A few years later, I was having lunch with a friend of mine who had mentioned that she opposed the right of gays to marry. She is the widow of a famous mayor in a large American city. She had worked years in an effort, ultimately successful, to have the city's airport renamed in her husband's honor.
"My last ditch appeal, the one that finally put us over the top," she said, "was when I asked a bunch of women in the city, 'Would it really affect your life one way or the other, whether or not the airport was renamed after my husband?'" These women's realization that in fact it would not is what caused a tipping point in favor of the city's willingness to rename the airport.
I looked at her when she told me that story, and said, "Well, isn't it the same thing with gay marriage? If a gay or lesbian couple get married, will that really affect your life one bit?"
I could see the light bulb go on over her head. That day, she said I had changed her position on the legalization of gay marriage. We haven't spoken about it since, so I can only assume that she remained convinced.
And that, for me, is why I support the right of gay people to get married. I'm a believer in individual liberty -- the right of anyone to do anything they damn well please in this country, as long as it doesn't hurt or threaten anyone else. Gay people should be able to get married in America not because they are gay, but because they are American. The idea that we would pass a law to specifically limit the rights of any group of Americans is totally preposterous -- and if it's considered legal to do so now, I'm enough of a believer in this country and a student of its history to have faith that one day, in some court -- even if it proves to be the highest in the land -- such abject rejection of our fundamental right to freedom will be struck down once and for all.
Defense of marriage? If someone were to argue that a heterosexual marriage needs defense against gay marriage, I would think that if anything, a straight marriage might need to be defended against a gay single person who is out and about and looking just a little too attractive! It's those gay single people who can be a threat to a straight marriage! So I'd say, "Let them get married already, so they'll stop going after our husbands and wives! Damn it, let them get their own!"
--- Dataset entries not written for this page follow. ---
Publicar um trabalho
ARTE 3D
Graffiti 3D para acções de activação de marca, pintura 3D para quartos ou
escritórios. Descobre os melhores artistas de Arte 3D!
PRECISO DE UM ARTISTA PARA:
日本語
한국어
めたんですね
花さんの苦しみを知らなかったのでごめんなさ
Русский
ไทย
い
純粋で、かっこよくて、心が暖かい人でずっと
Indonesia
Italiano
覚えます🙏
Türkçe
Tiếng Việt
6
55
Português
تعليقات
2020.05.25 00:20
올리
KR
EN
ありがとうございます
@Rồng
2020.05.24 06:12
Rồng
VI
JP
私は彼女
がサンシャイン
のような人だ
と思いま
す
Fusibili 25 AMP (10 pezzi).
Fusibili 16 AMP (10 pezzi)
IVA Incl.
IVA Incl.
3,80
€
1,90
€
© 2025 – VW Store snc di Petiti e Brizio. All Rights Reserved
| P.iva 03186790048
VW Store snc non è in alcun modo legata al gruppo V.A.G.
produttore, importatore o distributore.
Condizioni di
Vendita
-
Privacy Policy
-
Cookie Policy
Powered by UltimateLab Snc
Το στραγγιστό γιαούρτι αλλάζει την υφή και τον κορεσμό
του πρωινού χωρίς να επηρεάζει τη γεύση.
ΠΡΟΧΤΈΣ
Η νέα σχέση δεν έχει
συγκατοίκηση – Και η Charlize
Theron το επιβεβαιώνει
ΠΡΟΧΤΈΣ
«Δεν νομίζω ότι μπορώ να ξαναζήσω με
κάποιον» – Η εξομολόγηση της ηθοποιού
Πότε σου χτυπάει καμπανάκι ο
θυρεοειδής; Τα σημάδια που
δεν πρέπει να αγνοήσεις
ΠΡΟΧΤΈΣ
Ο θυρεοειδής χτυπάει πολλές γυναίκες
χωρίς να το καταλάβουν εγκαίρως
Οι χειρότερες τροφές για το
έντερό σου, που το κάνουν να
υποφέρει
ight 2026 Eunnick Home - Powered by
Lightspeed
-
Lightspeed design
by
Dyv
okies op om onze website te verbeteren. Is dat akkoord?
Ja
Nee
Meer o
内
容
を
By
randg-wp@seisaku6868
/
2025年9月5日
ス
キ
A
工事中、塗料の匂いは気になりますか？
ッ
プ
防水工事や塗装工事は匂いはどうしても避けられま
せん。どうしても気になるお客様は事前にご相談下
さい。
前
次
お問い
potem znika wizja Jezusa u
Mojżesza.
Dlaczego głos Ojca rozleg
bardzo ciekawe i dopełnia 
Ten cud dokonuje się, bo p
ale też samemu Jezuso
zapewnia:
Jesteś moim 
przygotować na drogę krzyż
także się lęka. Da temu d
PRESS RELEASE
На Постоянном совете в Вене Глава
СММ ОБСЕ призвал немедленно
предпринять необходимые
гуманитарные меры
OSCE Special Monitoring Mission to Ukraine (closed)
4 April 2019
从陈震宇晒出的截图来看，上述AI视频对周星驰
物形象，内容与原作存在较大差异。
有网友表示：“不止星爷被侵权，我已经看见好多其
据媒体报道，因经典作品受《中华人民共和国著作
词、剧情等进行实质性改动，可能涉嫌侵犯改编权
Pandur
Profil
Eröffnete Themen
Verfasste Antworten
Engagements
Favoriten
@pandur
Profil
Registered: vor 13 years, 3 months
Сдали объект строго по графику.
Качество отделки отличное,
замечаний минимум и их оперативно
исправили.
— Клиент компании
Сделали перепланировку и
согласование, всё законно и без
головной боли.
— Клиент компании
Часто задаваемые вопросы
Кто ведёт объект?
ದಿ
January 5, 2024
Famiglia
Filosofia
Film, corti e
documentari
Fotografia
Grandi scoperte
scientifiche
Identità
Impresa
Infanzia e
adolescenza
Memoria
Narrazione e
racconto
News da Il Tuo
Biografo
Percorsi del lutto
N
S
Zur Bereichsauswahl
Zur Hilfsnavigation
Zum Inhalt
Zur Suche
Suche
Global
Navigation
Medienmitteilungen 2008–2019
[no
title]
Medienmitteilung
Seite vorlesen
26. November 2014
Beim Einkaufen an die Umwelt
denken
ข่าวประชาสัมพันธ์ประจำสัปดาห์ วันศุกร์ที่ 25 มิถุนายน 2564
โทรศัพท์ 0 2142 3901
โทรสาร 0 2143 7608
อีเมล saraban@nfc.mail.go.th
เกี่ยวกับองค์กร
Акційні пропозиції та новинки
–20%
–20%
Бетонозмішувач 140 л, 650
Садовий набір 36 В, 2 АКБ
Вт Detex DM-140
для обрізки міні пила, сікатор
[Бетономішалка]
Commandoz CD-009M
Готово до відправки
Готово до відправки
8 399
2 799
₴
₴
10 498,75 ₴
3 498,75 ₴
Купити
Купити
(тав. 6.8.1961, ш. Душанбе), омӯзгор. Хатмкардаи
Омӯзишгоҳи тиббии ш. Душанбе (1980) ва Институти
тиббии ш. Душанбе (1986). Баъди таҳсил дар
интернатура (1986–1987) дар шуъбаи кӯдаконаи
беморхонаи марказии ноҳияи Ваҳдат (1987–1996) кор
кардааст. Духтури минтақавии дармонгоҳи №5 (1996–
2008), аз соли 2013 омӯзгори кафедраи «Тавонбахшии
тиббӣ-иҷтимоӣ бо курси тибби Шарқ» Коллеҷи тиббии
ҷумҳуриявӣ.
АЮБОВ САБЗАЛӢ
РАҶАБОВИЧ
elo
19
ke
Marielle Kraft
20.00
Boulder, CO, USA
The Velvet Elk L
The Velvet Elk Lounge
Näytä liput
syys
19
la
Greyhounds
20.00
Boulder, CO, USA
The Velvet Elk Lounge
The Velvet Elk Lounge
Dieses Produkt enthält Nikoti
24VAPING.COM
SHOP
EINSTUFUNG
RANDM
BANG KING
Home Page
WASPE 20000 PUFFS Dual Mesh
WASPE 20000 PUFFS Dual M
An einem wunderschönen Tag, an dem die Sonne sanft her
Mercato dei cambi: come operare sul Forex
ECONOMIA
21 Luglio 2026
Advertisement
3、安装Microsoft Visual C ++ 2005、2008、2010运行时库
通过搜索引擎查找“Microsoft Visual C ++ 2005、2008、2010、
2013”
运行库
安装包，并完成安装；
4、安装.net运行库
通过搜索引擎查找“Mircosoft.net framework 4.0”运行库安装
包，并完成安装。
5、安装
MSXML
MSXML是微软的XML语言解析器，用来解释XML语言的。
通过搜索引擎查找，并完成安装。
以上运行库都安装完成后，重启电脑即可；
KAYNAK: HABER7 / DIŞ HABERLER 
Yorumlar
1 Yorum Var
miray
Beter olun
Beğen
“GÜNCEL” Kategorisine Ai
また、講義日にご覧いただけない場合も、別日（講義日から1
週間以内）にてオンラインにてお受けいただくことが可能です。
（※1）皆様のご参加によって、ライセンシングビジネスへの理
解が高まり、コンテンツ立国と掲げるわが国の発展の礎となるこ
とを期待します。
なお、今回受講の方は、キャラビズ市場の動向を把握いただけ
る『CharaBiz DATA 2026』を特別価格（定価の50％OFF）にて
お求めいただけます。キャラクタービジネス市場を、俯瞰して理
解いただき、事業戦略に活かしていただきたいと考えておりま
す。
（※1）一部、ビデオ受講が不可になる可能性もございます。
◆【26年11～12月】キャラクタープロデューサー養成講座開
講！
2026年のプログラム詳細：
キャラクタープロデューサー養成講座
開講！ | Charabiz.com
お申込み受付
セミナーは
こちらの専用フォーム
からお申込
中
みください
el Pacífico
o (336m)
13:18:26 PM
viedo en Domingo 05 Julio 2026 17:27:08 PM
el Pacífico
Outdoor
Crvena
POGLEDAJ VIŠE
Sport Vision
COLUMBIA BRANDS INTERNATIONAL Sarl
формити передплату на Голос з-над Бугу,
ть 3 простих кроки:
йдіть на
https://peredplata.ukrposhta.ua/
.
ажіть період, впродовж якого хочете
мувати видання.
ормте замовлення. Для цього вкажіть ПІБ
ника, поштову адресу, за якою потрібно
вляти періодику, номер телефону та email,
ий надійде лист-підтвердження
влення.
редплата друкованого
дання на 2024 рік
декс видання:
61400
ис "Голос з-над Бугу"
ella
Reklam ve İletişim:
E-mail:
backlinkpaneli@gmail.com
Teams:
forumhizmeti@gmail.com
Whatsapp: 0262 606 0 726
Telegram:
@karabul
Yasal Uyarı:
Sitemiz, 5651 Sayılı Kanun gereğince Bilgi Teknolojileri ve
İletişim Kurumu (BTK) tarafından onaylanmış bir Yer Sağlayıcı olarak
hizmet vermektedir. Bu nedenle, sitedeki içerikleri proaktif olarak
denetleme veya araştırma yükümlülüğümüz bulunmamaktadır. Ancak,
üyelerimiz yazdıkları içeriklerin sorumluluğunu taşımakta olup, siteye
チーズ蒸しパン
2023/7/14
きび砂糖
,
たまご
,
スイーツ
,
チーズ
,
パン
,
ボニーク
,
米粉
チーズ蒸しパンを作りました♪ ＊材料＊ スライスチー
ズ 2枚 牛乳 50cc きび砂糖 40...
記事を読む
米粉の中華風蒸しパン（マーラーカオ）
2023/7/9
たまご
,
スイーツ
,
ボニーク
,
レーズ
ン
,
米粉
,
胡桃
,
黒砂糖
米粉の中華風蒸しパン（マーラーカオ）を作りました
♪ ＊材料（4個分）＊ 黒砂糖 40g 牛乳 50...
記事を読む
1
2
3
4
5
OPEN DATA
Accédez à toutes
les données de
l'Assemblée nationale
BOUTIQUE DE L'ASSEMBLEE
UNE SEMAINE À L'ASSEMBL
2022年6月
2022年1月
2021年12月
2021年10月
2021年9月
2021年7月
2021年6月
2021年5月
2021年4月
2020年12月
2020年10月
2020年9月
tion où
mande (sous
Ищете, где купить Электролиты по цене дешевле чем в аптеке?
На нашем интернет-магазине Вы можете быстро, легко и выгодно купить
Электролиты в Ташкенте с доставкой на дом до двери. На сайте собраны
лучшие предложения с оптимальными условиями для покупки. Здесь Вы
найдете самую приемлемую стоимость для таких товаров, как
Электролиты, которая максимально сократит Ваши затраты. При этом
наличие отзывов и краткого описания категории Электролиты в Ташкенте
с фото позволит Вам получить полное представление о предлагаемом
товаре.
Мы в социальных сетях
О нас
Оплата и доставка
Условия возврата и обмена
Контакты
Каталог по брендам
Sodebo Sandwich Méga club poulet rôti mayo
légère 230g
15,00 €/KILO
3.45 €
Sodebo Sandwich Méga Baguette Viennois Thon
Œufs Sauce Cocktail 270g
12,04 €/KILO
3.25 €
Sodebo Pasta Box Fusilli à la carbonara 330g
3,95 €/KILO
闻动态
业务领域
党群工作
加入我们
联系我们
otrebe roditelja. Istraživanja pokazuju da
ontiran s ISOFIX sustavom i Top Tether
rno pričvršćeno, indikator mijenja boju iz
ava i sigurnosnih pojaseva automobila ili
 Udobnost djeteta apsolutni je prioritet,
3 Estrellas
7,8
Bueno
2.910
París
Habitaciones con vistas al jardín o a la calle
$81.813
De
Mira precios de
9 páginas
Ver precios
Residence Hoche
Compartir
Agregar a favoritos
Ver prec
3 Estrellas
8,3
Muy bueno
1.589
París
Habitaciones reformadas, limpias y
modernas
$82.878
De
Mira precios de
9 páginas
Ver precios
That's not exactly the argument I would use in front of the Supreme Court, mind you, but it might be a good one for any bigot with a sense of humor. And at a time like this, when mean-spiritedness seeks scape goats like a heat-seeking missile, a little levity can be helpful. It can lighten the load when the road is long, and this road will stretch for as long as it takes. For every road, no matter how many detours, always lands at last at Truth. And in the United States of America, Truth and Liberty are one.